Troilus and Cressida is one of Shakespeare’s later plays, written shortly after Hamlet (1600–1601), but before the other great tragedies. Composed around 1602, it was probably performed in the winter of 1602–1603, but no record of the performance survives, and the play itself was not published in a collection for another six years. For these reasons, several critics have suggested that it was performed only once, or perhaps not at all. Scholars have also speculated that some of the characters in the Greek and Trojan armies may have been thinly disguised caricatures of contemporaries, either other playwrights or members of King James’s court. If so, and if these caricatures caused sufficient offense, they may have resulted in the play getting a severely limited stage run.
    
The genre classification of Troilus and Cressida has been in dispute from the beginning. In the Quarto edition of 1609, it was labeled a history. However, in the First Folio edition of 1623, the title specifically refers to the play as a tragedy. To add further complication, the early Quarto edition featured an anonymously authored preface that repeatedly describes the play as a comedy. Although “comedy” could simply mean “play,” the author clearly implies that this work is comical in the more modern sense. In truth, the play doesn’t fit comfortably in any of these categories. The subject matter isn’t strictly historical, since it deals with a legendary war. Cressida’s betrayal of Troilus is tragic, but not in the traditional sense that would require both to die at the end. And though there are indeed humorous moments in the play, Hector’s onstage murder breaks the usual rule that forbids the death of any key characters. Today, the conventional solution is to group Troilus and Cressida with the so-called “problem comedies,” which include Measure for Measure and All’s Well That Ends Well. All three share a dark, bitter wit and a pessimistic view of human relations that contrast sharply with earlier, sunnier comedies like Twelfth Night and As You Like It.
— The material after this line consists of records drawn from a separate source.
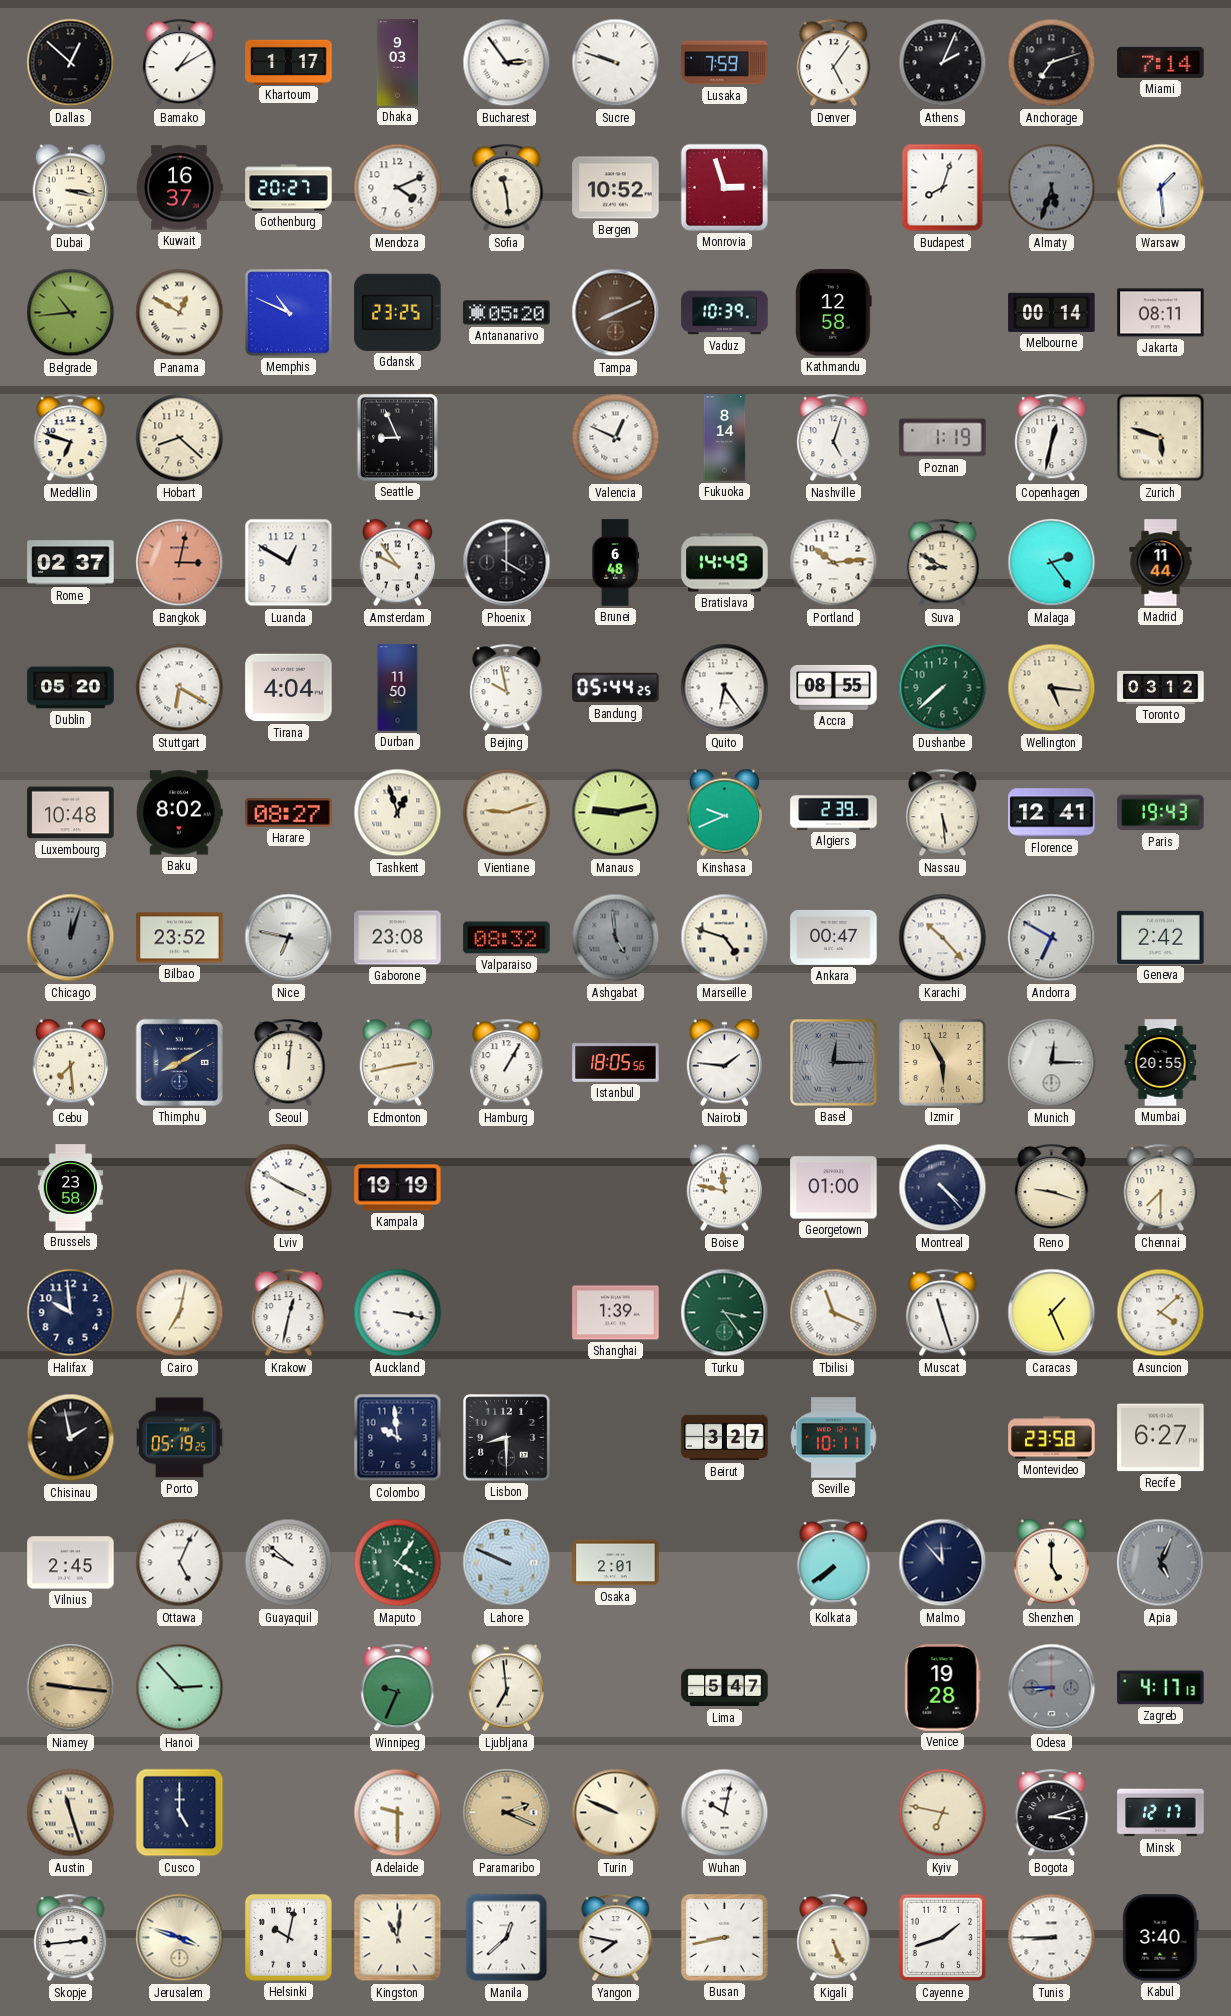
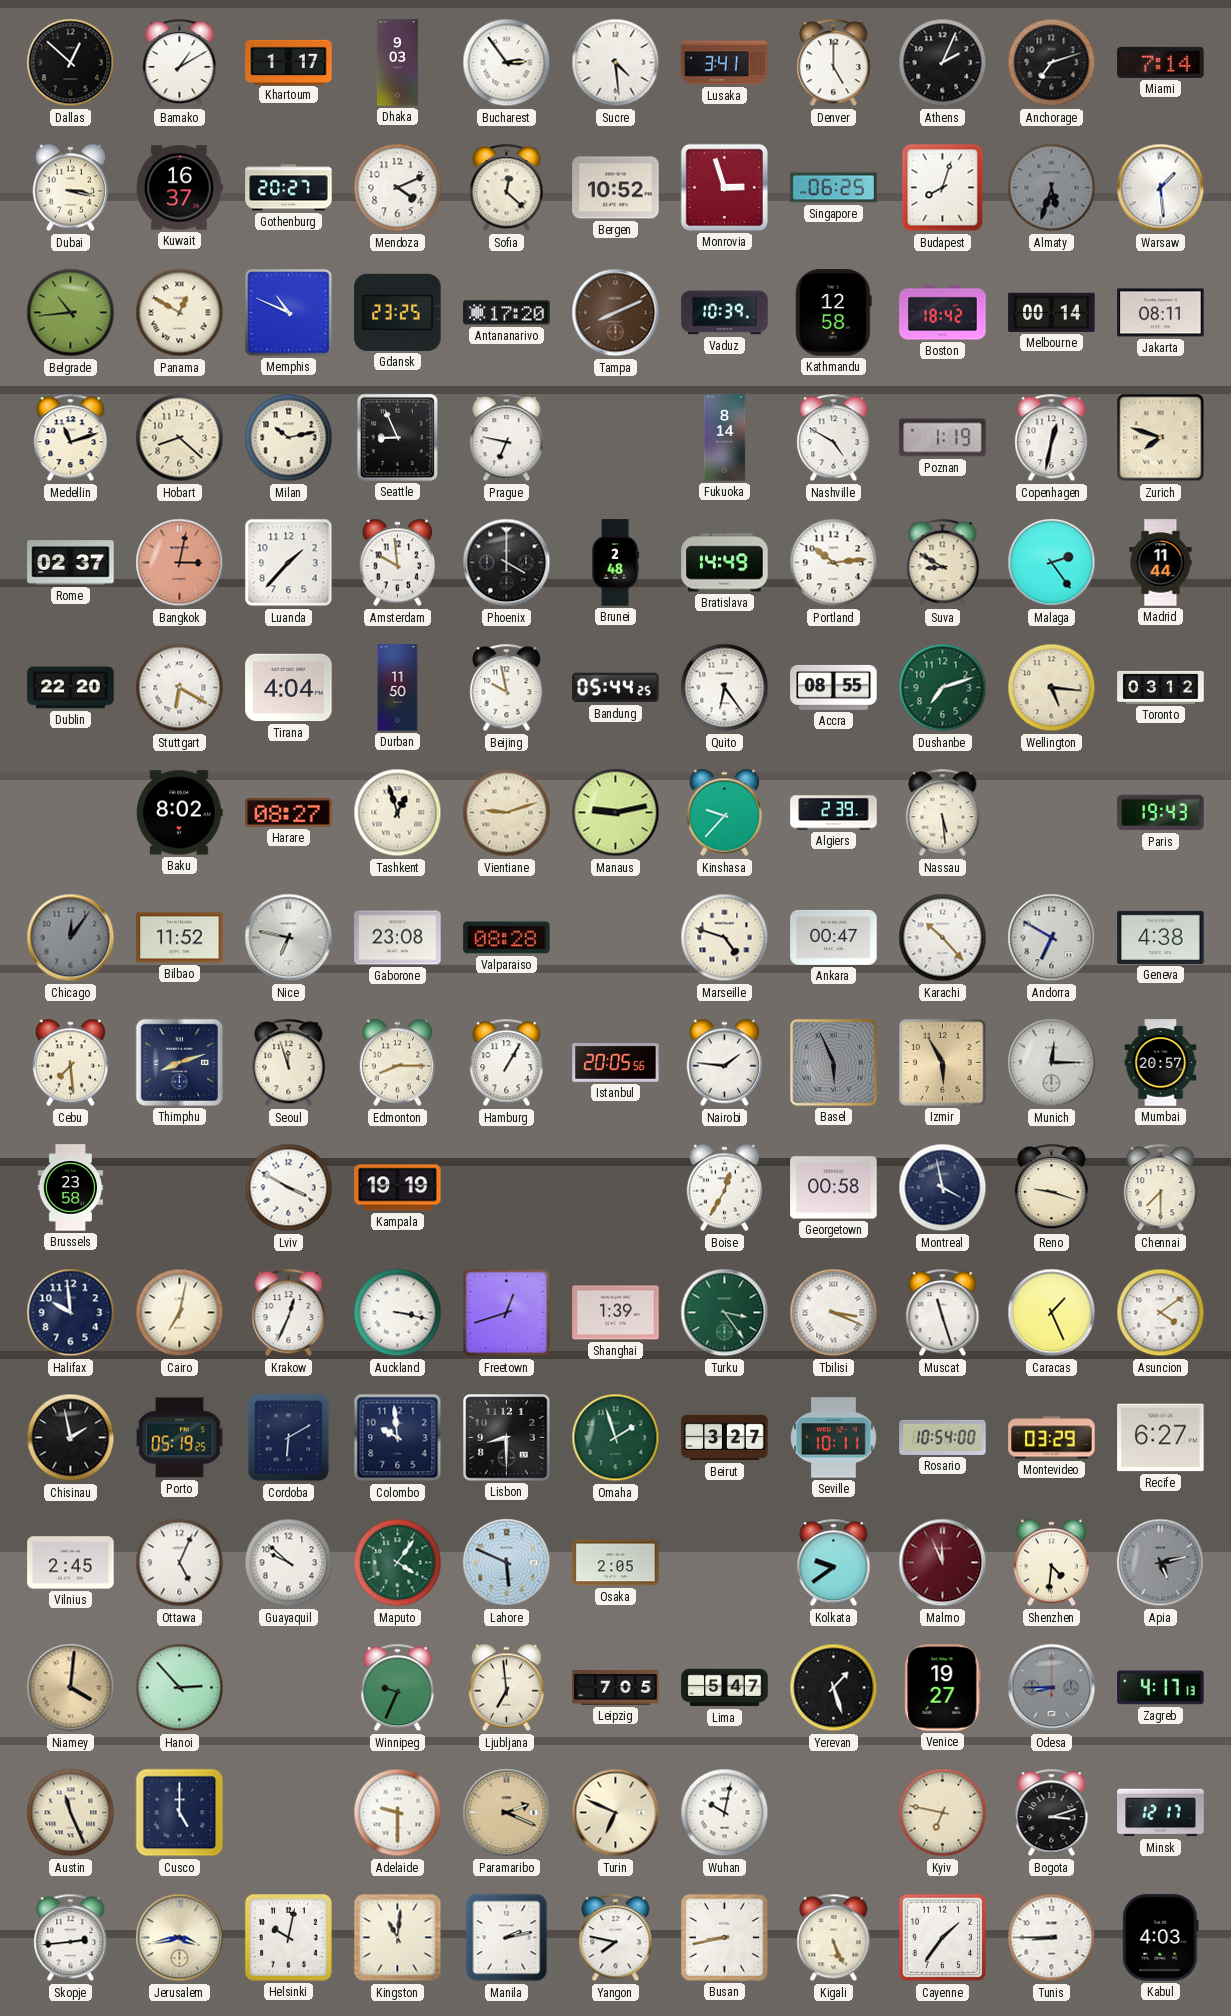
Sucre: 9:48 -> 4:29
Lusaka: 7:59 -> 3:41
Denver: 5:06 -> 5:00
Sofia: 11:29 -> 12:22
Singapore: none -> 06:25
Antananarivo: 05:20 -> 17:20
Boston: none -> 18:42
Medellin: 6:48 -> 11:12
Milan: none -> 10:13
Prague: none -> 6:47
Valencia: 12:49 -> none
Nashville: 5:03 -> 4:50
Zurich: 5:48 -> 7:48
Luanda: 12:50 -> 1:37
Amsterdam: 9:54 -> 9:59
Brunei: 6:48 -> 2:48
Dublin: 05:20 -> 22:20
Dushanbe: 7:38 -> 7:12
Luxembourg: 10:48 -> none
Kinshasa: 9:41 -> 9:37
Florence: 12:41 -> none
Chicago: 12:03 -> 12:06
Bilbao: 23:52 -> 11:52
Valparaiso: 08:32 -> 08:28
Ashgabat: 4:59 -> none
Geneva: 2:42 -> 4:38
Thimphu: 8:10 -> 8:12
Seoul: 12:01 -> 11:57
Edmonton: 2:43 -> 8:15
Istanbul: 18:05 -> 20:05
Basel: 12:15 -> 5:56
Mumbai: 20:55 -> 20:57
Boise: 11:47 -> 12:35
Georgetown: 01:00 -> 00:58
Montreal: 4:23 -> 3:58
Krakow: 12:32 -> 12:34
Freetown: none -> 12:42
Tbilisi: 11:19 -> 3:19
Asuncion: 4:08 -> 4:09
Cordoba: none -> 6:10
Omaha: none -> 1:57
Rosario: none -> 10:54
Montevideo: 23:58 -> 03:29
Lahore: 9:49 -> 5:49
Osaka: 2:01 -> 2:05
Kolkata: 7:39 -> 9:39
Malmo: 11:53 -> 11:56
Malmo dial: navy -> burgundy
Shenzhen: 5:00 -> 4:31
Apia: 5:04 -> 5:13
Niamey: 9:16 -> 4:01
Leipzig: none -> 7:05
Yerevan: none -> 1:27
Venice: 19:28 -> 19:27
Austin: 11:27 -> 11:26
Turin: 9:49 -> 6:49
Jerusalem: 3:48 -> 3:43
Manila: 12:38 -> 2:13
Cayenne: 1:42 -> 1:36
Kabul: 3:40 -> 4:03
Sources for the play include classical mythology and Homer’s Iliad, which contains the Achilles–Hector story arc. The romance of Troilus and Cressida is derived from pseudo-Homeric medieval sources, and from Geoffrey Chaucer’s great fourteenth-century epic, Troilus and Criseyde. True to form, Shakespeare used only the bare bones of these stories for his play, and he emphasized the Elizabethan idea of Cressida’s falseness over Chaucer’s more sympathetic interpretation. In reading Troilus and Cressida, it is important to remember the popularity of all these stories in Shakespeare’s time. For the audience, the story of Troy was well known, and the events of the play, including the denouement, would have been expected from the beginning: Cressida’s treachery and Hector’s death would have been as predictable as the sinking of the Titanic is for moviegoers today.